US resident in Pakistan donates $30M to earthquake victims in Turkey.
Pakistan Prime Minister Shehbaz Sharif tweeted on Saturday that he was “deeply moved by the example” of an anonymous compatriot who visited the Turkish embassy in the US capital Washington DC and donated millions of dollars for the benefit of the Earthquake victims.
Sharif’s tweet added: “It is such wonderful acts of philanthropy that enable humanity to triumph over seemingly insurmountable odds.”
Mustafa Taneri, editor-in-chief of the political news outlet Election Post, tweeted that Turkey’s ambassador to Washington DC, Murat Merkan, has confirmed support for the earthquake relief campaign launched in the US.
The donation comes as the UN’s World Food Program appealed for $77 million to provide rations to at least 590,000 displaced people in Turkey and 284,000 in Syria. According to the program, about 45,000 of these people were refugees, and another 545,000 were internally displaced.
Also Read: ICT launched a Campaign to Collect Donations for Earthquake Affected People
As of Sunday morning, more than 33,000 people had died in the US after a 7.8-magnitude earthquake struck parts of Turkey and Syria six days earlier. The number is sure to rise as rescue crews’ hopes of finding survivors fade with each passing day.
Thirty Thousand Deaths
As of Sunday, about 30,000 of the dead were in Turkey. Meanwhile, the region of Syria most affected by the earthquake is the northwest, where many people have already been repeatedly displaced by the decade-old civil war.
This particular area is held by rebels rather than the government, so it has received much less aid than other affected areas, even as the US. temporarily eased its sanctions on Syria to speed up the delivery of aid.
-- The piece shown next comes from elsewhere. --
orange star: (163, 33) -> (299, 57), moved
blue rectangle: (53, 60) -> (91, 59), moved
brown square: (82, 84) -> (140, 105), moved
“We have so far failed the people in northwest Syria,” UN aid chief Martin Griffiths tweeted on Saturday from the country’s border with Turkey.
Further complicating the relief effort is that only one crossing on the Turkish-Syrian border is open to UN aid.
In addition to a US based Pakistani businessman donating $30 million to earthquake victims, developments in Turkey and Syria have turned to stories of survival from the ever-increasing death toll. are getting
One of the stories centers on Malik Malindi, 54, of Syria, who survived 156 hours in the rubble after the earthquake before a team of Chinese rescuers and Turkish firefighters.
Meanwhile, another small child, a father with his five-year-old daughter, and a 10-year-old girl were included who were rescued from collapsed buildings in southern Turkey about a week after the earthquake.